But the mass of the emigrants from the Central Asian fatherland moved further westward in successive waves, and occupied, one after another, the midland plains and mountainous peninsulas of Europe. First of all, apparently, came the Celts, who spread slowly across the South of Russia and Germany, and who are found at the dawn of authentic history extending over the entire western coasts and islands of the continent, from Spain to Scotland. Mingled in many places with the still earlier non-Aryan aborigines—perhaps Iberians and Euskarians, a short and swarthy race, armed only with weapons of polished stone, and represented at the present day by the Basques of the Pyrenees and the Asturias—the Celts held rule in Spain, Gaul, and Britain, up to the date of the several Roman conquests. A second great wave of Aryan immigration, that of the Hellenic and Italian races, broke over the shores of the AEgean and the Adriatic, where their cognate languages have become familiar to us in the two extreme and typical forms of the classical Greek and Latin. A third wave was that of the Teutonic or German people, who followed and drove out the Celts over a large part of central and western Europe; while a fourth and final swarm was that of the Slavonic tribes, which still inhabit only the extreme eastern portion of the continent.

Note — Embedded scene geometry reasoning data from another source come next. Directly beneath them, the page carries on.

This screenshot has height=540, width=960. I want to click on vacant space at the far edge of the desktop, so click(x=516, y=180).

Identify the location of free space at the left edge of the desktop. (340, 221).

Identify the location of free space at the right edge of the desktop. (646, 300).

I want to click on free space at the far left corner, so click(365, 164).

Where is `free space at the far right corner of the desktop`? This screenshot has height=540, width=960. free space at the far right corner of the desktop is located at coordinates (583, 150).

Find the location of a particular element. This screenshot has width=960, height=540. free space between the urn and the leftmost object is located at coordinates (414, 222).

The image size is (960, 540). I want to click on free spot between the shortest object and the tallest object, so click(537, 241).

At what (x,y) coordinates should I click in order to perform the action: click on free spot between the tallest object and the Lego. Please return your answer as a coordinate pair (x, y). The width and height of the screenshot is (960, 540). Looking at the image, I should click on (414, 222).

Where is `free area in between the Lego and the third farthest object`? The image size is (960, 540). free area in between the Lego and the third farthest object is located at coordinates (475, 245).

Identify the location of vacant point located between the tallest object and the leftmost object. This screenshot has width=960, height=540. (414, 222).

With the Slavonians we shall have nothing to do in this enquiry; and with the Greek and Italian races we need only deal very incidentally. But the Celts, whom the English invaders found in possession of all Britain when they began their settlements in the island, form the subject of another volume in this series, and will necessarily call for some small portion of our attention here also; while it is to the Germanic race that the English stock itself actually belongs, so that we must examine somewhat more closely the course of Germanic immigration through Europe, and the nature of the primitive Teutonic civilisation.

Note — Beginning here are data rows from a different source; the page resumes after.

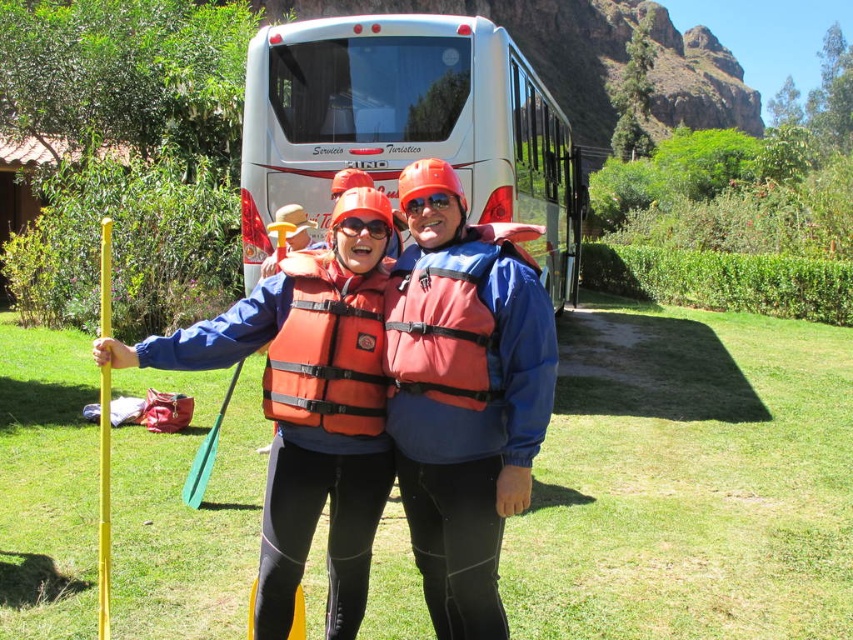 Can you confirm if orange nylon life jacket at center is positioned to the right of transparent plastic goggles at center?

Indeed, orange nylon life jacket at center is positioned on the right side of transparent plastic goggles at center.

Is orange nylon life jacket at center wider than transparent plastic goggles at center?

Yes, orange nylon life jacket at center is wider than transparent plastic goggles at center.

Which is in front, point (496, 340) or point (415, 202)?

Point (496, 340)

In order to click on orange nylon life jacket at center in this screenshot , I will do click(450, 317).

Does orange life jacket at center appear on the left side of transparent plastic goggles at center?

Indeed, orange life jacket at center is positioned on the left side of transparent plastic goggles at center.

Is point (287, 348) positioned in front of point (437, 193)?

No, it is not.

Which is in front, point (366, 300) or point (415, 205)?

Positioned in front is point (415, 205).

Where is `orange life jacket at center`? Image resolution: width=853 pixels, height=640 pixels. orange life jacket at center is located at coordinates (328, 348).

Between orange matte goggles at center and transparent plastic goggles at center, which one is positioned higher?

transparent plastic goggles at center

Which is in front, point (340, 227) or point (434, 204)?

Positioned in front is point (434, 204).

The width and height of the screenshot is (853, 640). Identify the location of orange matte goggles at center. (363, 227).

The Germanic family of peoples consisted of a race which early split up into two great hordes or stocks, speaking dialects which differed slightly from one another through the action of the various circumstances to which they were each exposed. These two stocks are the High German and the Low German (with which last may be included the Gothic and the Scandinavian). Moving across Europe from east to west, they slowly drove out the Celts from Germany and the central plains, and took possession of the whole district between the Alps, the Rhine, and the Baltic, which formed their limits at the period when they first came into contact with the Roman power. The Goths, living in closest proximity to the empire, fell upon it during the decline and decay of Rome, settled in Italy, Gaul, and Spain, and becoming absorbed in the mass of the native population, disappear altogether from history as a distinguishable nationality. But the High and Low Germans retain to the present day their distinctive language and features; and the latter branch, to which the English people belong, still lives for the most part in the same lands which it has held ever since the date of the early Germanic immigration.